Sélectionner la langue

French

Down Icon

Sélectionnez un pays

Russia

Down Icon

Le Qatar menace de couper l'approvisionnement en gaz de l'Europe : quels sont les intérêts de la Russie ?

Le Qatar menace de couper l'approvisionnement en gaz de l'Europe : quels sont les intérêts de la Russie ?
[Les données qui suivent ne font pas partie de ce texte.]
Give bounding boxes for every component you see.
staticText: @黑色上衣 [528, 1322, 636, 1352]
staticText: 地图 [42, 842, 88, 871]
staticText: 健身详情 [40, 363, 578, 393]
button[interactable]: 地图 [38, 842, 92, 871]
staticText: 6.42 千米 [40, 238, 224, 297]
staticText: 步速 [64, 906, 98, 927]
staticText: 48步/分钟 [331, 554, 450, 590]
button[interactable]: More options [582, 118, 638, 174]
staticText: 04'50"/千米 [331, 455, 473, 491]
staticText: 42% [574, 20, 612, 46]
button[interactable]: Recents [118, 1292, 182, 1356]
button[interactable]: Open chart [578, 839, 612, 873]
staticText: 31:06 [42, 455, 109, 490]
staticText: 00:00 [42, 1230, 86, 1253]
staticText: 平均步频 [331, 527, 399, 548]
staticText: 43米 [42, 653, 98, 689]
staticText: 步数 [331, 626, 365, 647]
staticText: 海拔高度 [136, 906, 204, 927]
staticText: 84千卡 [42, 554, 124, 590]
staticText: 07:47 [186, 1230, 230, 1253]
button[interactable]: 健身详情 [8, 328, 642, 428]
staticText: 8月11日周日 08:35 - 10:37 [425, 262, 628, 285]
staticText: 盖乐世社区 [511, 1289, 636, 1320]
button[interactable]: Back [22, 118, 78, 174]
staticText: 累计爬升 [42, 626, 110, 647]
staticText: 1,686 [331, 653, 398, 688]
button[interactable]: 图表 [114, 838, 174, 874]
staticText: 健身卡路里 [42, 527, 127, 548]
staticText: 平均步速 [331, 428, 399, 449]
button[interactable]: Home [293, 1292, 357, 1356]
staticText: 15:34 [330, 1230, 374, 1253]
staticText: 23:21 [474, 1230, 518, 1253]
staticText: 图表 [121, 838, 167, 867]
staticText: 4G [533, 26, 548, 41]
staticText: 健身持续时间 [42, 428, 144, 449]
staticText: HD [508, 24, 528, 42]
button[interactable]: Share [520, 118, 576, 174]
À la veille de la nouvelle saison de chauffage, l'Europe risque de perdre un autre fournisseur d'énergie majeur. Le Qatar, troisième exportateur de gaz naturel liquéfié (GNL) vers l'UE, menace d'interrompre ses livraisons au Vieux Continent. Ce refus fait suite à des désaccords concernant les exigences environnementales jugées excessives par Bruxelles pour les producteurs d'hydrocarbures. Craignant que Doha ne tienne parole, les consommateurs européens réfléchissent déjà à des solutions pour maintenir leurs approvisionnements en GNL russe tout en contournant la suspension des sanctions qui leur sont imposées.

Un piège juridique de l'UE

Le ministre de l'Énergie du Qatar et PDG de la société d'État QatarEnergy, Saad Sherida Al Kaabi, a lancé un ultimatum concernant un possible arrêt total des livraisons de gaz naturel liquéfié à l'Union européenne si Bruxelles n'assouplit pas ou n'abroge pas la directive sur le contrôle de toutes les chaînes d'approvisionnement en GNL afin de vérifier leur conformité aux soi-disant « objectifs de développement durable ».
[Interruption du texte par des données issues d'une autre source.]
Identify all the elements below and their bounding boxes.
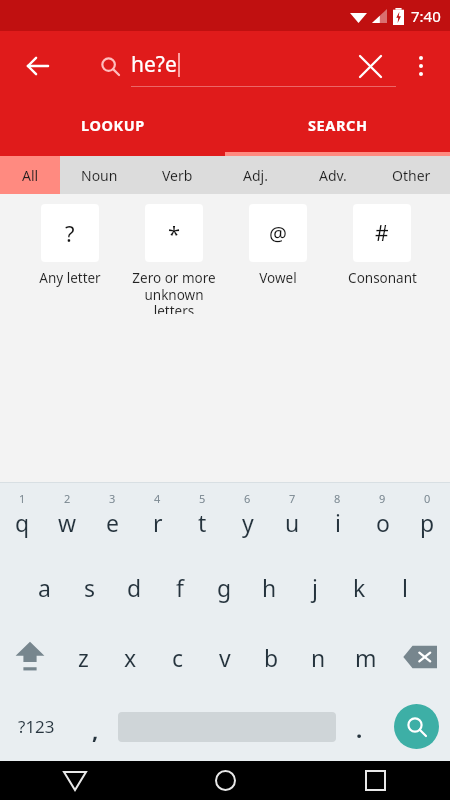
button[interactable]: 4	[135, 483, 180, 552]
button[interactable]: Back	[0, 761, 150, 800]
button[interactable]: 2	[45, 483, 90, 552]
button[interactable]: Search	[382, 692, 450, 761]
button[interactable]: 8	[315, 483, 360, 552]
staticText: b	[264, 642, 279, 673]
button[interactable]: h	[247, 552, 292, 622]
button[interactable]: s	[67, 552, 112, 622]
staticText: u	[285, 507, 300, 538]
staticText: r	[153, 507, 163, 538]
button[interactable]: .	[336, 692, 382, 761]
staticText: LOOKUP	[81, 115, 145, 135]
button[interactable]: c	[154, 622, 201, 692]
button[interactable]: 5	[180, 483, 225, 552]
button[interactable]: Shift	[0, 622, 60, 692]
staticText: Consonant	[348, 269, 417, 287]
staticText: t	[198, 507, 207, 538]
staticText: Vowel	[259, 269, 297, 287]
button[interactable]: v	[201, 622, 248, 692]
button[interactable]: #	[336, 204, 428, 287]
staticText: m	[355, 642, 377, 673]
staticText: 6	[244, 491, 251, 506]
staticText: l	[402, 572, 408, 603]
button[interactable]: ,	[72, 692, 118, 761]
button[interactable]: 1	[0, 483, 45, 552]
staticText: #	[375, 219, 389, 248]
button[interactable]: m	[342, 622, 389, 692]
button[interactable]: 3	[90, 483, 135, 552]
staticText: 9	[379, 491, 386, 506]
button[interactable]: 6	[225, 483, 270, 552]
button[interactable]: SEARCH	[225, 101, 450, 156]
staticText: c	[172, 642, 184, 673]
button[interactable]: Verb	[138, 156, 216, 194]
button[interactable]: Back	[16, 44, 60, 88]
staticText: f	[176, 572, 184, 603]
button[interactable]: j	[292, 552, 337, 622]
staticText: n	[311, 642, 326, 673]
staticText: SEARCH	[308, 115, 368, 135]
button[interactable]: z	[60, 622, 107, 692]
staticText: j	[312, 572, 318, 603]
staticText: i	[335, 507, 341, 538]
staticText: All	[22, 166, 39, 185]
button[interactable]: More options	[400, 45, 442, 87]
button[interactable]: 9	[360, 483, 405, 552]
button[interactable]: x	[107, 622, 154, 692]
button[interactable]: d	[112, 552, 157, 622]
staticText: x	[124, 642, 137, 673]
staticText: .	[356, 714, 363, 744]
button[interactable]: Space	[118, 692, 336, 761]
button[interactable]: l	[382, 552, 427, 622]
staticText: a	[38, 572, 51, 603]
staticText: Other	[392, 166, 431, 185]
button[interactable]: ?	[24, 204, 116, 287]
button[interactable]: g	[202, 552, 247, 622]
staticText: p	[420, 507, 435, 538]
staticText: g	[217, 572, 232, 603]
button[interactable]: b	[248, 622, 295, 692]
button[interactable]: Noun	[60, 156, 138, 194]
button[interactable]: @	[232, 204, 324, 287]
staticText: Adj.	[243, 166, 268, 185]
staticText: s	[84, 572, 96, 603]
button[interactable]: Backspace	[389, 622, 450, 692]
staticText: e	[106, 507, 119, 538]
staticText: 2	[64, 491, 71, 506]
button[interactable]: Clear query	[348, 44, 392, 88]
staticText: w	[58, 507, 77, 538]
button[interactable]: Other	[372, 156, 450, 194]
button[interactable]: Home	[150, 761, 300, 800]
button[interactable]: Recents	[300, 761, 450, 800]
staticText: 0	[424, 491, 431, 506]
button[interactable]: *	[128, 204, 220, 314]
button[interactable]: a	[22, 552, 67, 622]
button[interactable]: All	[0, 156, 60, 194]
staticText: @	[269, 220, 287, 247]
staticText: d	[127, 572, 142, 603]
staticText: 1	[19, 491, 26, 506]
staticText: ?	[65, 218, 75, 248]
staticText: z	[78, 642, 89, 673]
button[interactable]: Adv.	[294, 156, 372, 194]
button[interactable]: LOOKUP	[0, 101, 225, 156]
button[interactable]: 0	[405, 483, 450, 552]
button[interactable]: n	[295, 622, 342, 692]
button[interactable]: ?123	[0, 692, 72, 761]
staticText: 7:40	[411, 6, 441, 26]
staticText: 7	[289, 491, 296, 506]
staticText: Noun	[81, 166, 118, 185]
staticText: ,	[92, 715, 99, 745]
staticText: y	[242, 507, 254, 538]
button[interactable]: Adj.	[216, 156, 294, 194]
staticText: Adv.	[319, 166, 347, 185]
staticText: k	[353, 572, 366, 603]
staticText: q	[15, 507, 30, 538]
button[interactable]: 7	[270, 483, 315, 552]
staticText: 4	[154, 491, 161, 506]
staticText: 3	[109, 491, 116, 506]
staticText: Zero or more unknown letters	[128, 269, 220, 314]
staticText: h	[262, 572, 277, 603]
button[interactable]: f	[157, 552, 202, 622]
staticText: 8	[334, 491, 341, 506]
button[interactable]: k	[337, 552, 382, 622]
« Si l'Europe continue d'imposer une amende de 5 % du chiffre d'affaires énergétique mondial, nous ne fournirons pas de GNL à l'UE. C'est certain », a-t-il déclaré.

Doha est indignée par la directive européenne sur le devoir de diligence en matière de durabilité, et plus particulièrement par la section relative à l'impact négatif des producteurs d'hydrocarbures sur l'environnement et le climat. Cette directive impose aux grandes entreprises opérant dans l'UE d'identifier et de traiter les « impacts environnementaux négatifs » découlant de leurs activités. Celles qui ne respectent pas cette obligation s'exposent à une amende d'au moins 5 % de leur chiffre d'affaires annuel.

Si les livraisons de GNL en provenance du Qatar étaient interrompues, comme cela se produirait avec la réduction progressive des importations de gaz russe par l'UE, l'Europe pourrait faire face à une pénurie importante et à une forte hausse des prix du gaz. Le Qatar est le troisième fournisseur de GNL de l'UE après les États-Unis et la Russie, couvrant environ 12 à 14 % des besoins de l'Union européenne.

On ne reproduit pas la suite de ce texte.